Stored dataset items:
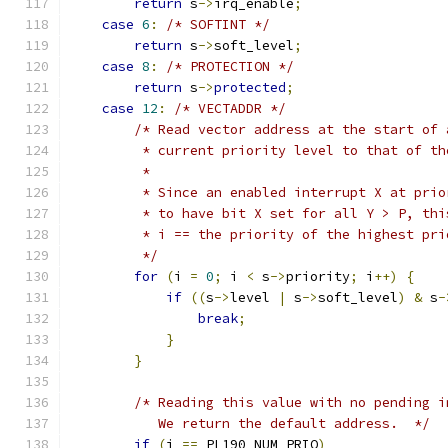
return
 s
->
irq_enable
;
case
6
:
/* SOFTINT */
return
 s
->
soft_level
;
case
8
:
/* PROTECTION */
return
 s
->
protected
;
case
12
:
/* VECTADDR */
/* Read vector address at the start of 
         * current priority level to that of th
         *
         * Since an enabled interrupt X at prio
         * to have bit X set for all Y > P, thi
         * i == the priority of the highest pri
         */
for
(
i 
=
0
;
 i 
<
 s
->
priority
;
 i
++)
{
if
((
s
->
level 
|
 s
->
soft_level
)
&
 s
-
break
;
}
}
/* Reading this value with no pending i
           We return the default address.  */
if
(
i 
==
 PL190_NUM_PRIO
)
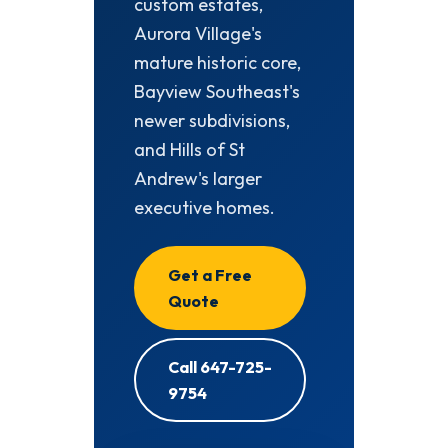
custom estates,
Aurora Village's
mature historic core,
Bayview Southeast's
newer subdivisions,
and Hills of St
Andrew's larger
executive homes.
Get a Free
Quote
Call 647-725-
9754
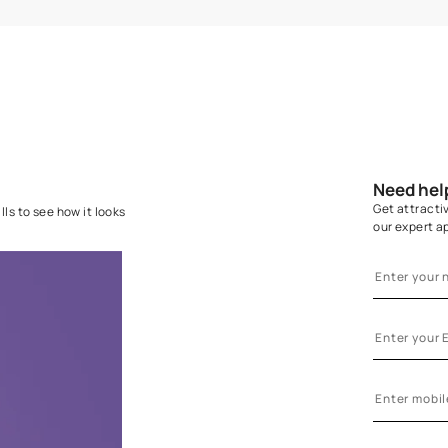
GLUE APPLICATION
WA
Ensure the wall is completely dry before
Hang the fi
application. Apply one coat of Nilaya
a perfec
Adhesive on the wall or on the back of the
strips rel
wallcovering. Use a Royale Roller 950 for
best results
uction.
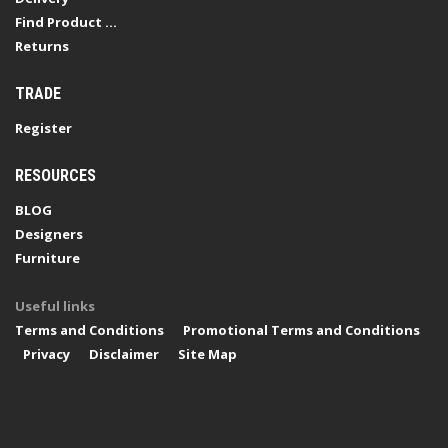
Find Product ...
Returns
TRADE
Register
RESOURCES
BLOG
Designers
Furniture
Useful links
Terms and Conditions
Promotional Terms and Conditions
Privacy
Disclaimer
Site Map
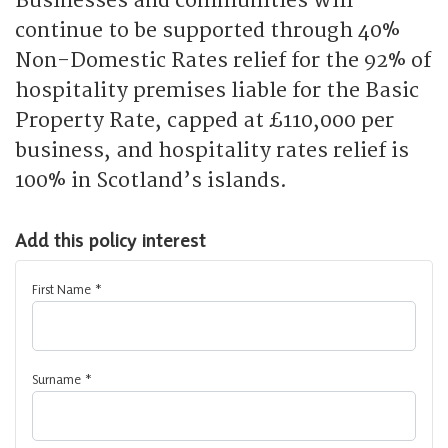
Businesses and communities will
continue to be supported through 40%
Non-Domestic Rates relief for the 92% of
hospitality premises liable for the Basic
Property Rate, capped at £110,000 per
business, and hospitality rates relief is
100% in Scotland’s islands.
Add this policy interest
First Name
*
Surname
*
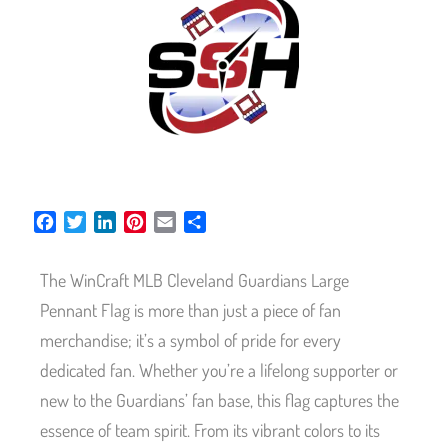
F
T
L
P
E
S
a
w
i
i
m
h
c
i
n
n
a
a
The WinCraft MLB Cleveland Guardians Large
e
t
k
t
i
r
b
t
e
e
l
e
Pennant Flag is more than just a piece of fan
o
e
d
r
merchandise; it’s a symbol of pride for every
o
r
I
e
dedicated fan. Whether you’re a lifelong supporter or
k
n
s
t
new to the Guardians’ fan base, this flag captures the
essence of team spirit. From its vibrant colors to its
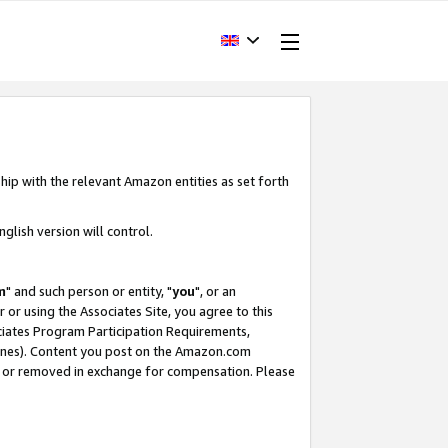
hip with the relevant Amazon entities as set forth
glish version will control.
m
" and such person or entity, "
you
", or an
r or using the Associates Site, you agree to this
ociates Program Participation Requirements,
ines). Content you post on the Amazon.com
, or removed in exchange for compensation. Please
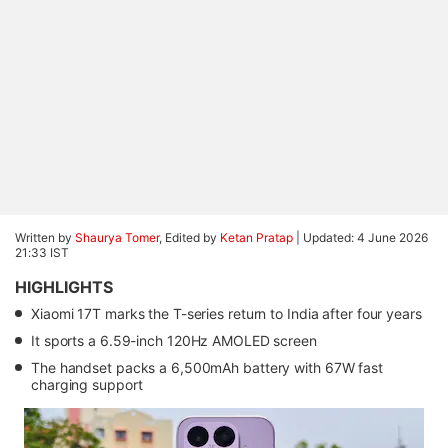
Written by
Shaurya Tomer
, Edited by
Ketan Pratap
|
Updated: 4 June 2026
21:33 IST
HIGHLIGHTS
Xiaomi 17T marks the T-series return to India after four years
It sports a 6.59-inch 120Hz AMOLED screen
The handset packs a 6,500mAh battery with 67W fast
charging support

## INSTRUCTIONS FOR THE TASK
Leaving every picture out, output the data exactly as it stands.

## RESULT OF THE TASK
return
 s
->
irq_enable
;
case
6
:
/* SOFTINT */
return
 s
->
soft_level
;
case
8
:
/* PROTECTION */
return
 s
->
protected
;
case
12
:
/* VECTADDR */
/* Read vector address at the start of 
         * current priority level to that of th
         *
         * Since an enabled interrupt X at prio
         * to have bit X set for all Y > P, thi
         * i == the priority of the highest pri
         */
for
(
i 
=
0
;
 i 
<
 s
->
priority
;
 i
++)
{
if
((
s
->
level 
|
 s
->
soft_level
)
&
 s
-
break
;
}
}
/* Reading this value with no pending i
           We return the default address.  */
if
(
i 
==
 PL190_NUM_PRIO
)
custom estates,
Aurora Village's
mature historic core,
Bayview Southeast's
newer subdivisions,
and Hills of St
Andrew's larger
executive homes.
Get a Free
Quote
Call 647-725-
9754
GLUE APPLICATION
WA
Ensure the wall is completely dry before
Hang the fi
application. Apply one coat of Nilaya
a perfec
Adhesive on the wall or on the back of the
strips rel
wallcovering. Use a Royale Roller 950 for
best results
uction.
Find Product ...
Returns
TRADE
Register
RESOURCES
BLOG
Designers
Furniture
Useful links
Terms and Conditions
Promotional Terms and Conditions
Privacy
Disclaimer
Site Map
Businesses and communities will
continue to be supported through 40%
Non-Domestic Rates relief for the 92% of
hospitality premises liable for the Basic
Property Rate, capped at £110,000 per
business, and hospitality rates relief is
100% in Scotland’s islands.
Add this policy interest
First Name
*
Surname
*
F
T
L
P
E
S
a
w
i
i
m
h
c
i
n
n
a
a
The WinCraft MLB Cleveland Guardians Large
e
t
k
t
i
r
b
t
e
e
l
e
Pennant Flag is more than just a piece of fan
o
e
d
r
merchandise; it’s a symbol of pride for every
o
r
I
e
dedicated fan. Whether you’re a lifelong supporter or
k
n
s
t
new to the Guardians’ fan base, this flag captures the
essence of team spirit. From its vibrant colors to its
hip with the relevant Amazon entities as set forth
glish version will control.
m
" and such person or entity, "
you
", or an
r or using the Associates Site, you agree to this
ociates Program Participation Requirements,
ines). Content you post on the Amazon.com
, or removed in exchange for compensation. Please
Written by
Shaurya Tomer
, Edited by
Ketan Pratap
|
Updated: 4 June 2026
21:33 IST
HIGHLIGHTS
Xiaomi 17T marks the T-series return to India after four years
It sports a 6.59-inch 120Hz AMOLED screen
The handset packs a 6,500mAh battery with 67W fast
charging support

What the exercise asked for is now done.